:: INFORMATION SHOWN
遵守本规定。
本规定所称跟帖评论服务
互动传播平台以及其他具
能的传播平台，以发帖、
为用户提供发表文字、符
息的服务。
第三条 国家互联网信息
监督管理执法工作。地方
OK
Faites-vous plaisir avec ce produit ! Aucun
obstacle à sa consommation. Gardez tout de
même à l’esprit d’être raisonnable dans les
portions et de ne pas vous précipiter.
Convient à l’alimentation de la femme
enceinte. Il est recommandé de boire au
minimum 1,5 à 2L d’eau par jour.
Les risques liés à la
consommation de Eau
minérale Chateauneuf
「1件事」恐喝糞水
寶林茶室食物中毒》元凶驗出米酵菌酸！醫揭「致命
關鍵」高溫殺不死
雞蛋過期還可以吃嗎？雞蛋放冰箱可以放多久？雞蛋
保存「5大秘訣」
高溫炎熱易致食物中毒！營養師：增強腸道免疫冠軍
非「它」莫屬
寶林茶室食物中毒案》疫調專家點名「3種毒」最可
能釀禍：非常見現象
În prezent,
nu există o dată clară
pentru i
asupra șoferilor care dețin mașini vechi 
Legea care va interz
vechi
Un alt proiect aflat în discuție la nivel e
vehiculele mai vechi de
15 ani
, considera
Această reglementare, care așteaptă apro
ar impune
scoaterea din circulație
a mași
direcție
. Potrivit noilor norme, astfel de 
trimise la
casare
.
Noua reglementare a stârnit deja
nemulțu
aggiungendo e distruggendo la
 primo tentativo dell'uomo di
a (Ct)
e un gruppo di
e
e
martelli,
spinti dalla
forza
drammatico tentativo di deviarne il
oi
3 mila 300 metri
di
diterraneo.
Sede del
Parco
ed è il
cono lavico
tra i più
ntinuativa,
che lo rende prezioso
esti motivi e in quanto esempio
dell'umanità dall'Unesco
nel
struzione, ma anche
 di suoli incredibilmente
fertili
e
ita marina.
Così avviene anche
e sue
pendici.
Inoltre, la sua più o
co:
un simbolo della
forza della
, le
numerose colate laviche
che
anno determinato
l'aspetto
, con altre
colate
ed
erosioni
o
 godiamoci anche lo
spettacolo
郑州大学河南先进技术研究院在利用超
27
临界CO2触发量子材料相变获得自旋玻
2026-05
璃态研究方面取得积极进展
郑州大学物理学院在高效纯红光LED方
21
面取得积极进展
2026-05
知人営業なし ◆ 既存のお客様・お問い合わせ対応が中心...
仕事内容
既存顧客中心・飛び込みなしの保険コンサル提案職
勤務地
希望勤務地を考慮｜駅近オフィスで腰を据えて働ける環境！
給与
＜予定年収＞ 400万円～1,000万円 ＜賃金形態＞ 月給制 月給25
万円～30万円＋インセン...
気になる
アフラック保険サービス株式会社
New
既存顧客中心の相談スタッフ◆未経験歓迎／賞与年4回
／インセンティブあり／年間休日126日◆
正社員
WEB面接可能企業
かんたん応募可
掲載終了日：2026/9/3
::::
Wherever the word "reglementare" appears in the entries above, copy that whole line.

Această reglementare, care așteaptă apro
Noua reglementare a stârnit deja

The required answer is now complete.